### Your goal
Copy exactly the lines of the records below, and only those lines, beginning with the line that contains "enerate heat energy." and ending with the line that contains "ultiple units of".
[[ Record set open ]]
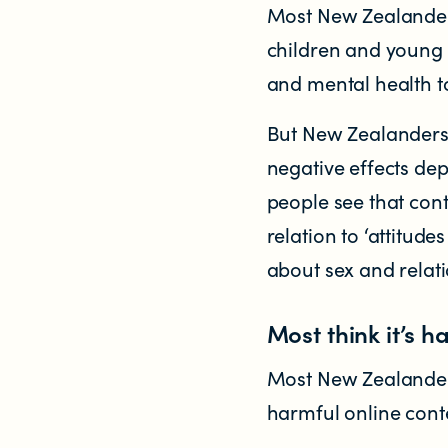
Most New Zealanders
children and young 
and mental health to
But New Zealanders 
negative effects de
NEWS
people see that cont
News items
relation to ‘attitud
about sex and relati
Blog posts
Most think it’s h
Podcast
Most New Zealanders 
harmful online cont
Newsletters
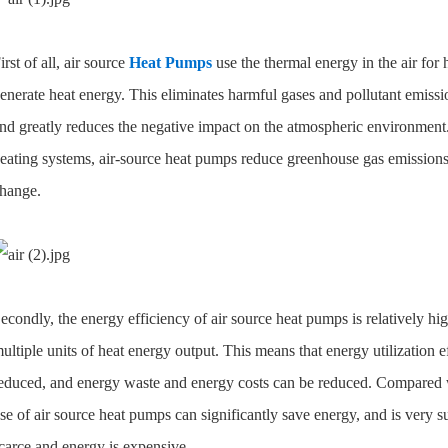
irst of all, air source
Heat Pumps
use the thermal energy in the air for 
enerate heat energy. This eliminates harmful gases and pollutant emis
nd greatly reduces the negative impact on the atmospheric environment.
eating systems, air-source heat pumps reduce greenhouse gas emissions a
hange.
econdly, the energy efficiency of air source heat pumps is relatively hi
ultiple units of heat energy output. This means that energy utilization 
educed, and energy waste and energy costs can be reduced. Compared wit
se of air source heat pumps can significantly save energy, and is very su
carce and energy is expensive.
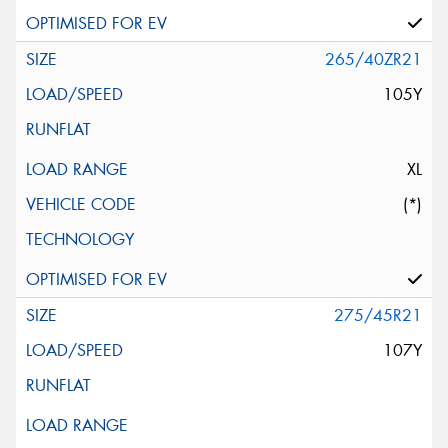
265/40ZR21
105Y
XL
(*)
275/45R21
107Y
[[ Record set closed ]]
### Response area
enerate heat energy. This eliminates harmful gases and pollutant emis
nd greatly reduces the negative impact on the atmospheric environment.
eating systems, air-source heat pumps reduce greenhouse gas emissions a
hange.
econdly, the energy efficiency of air source heat pumps is relatively hi
ultiple units of heat energy output. This means that energy utilization 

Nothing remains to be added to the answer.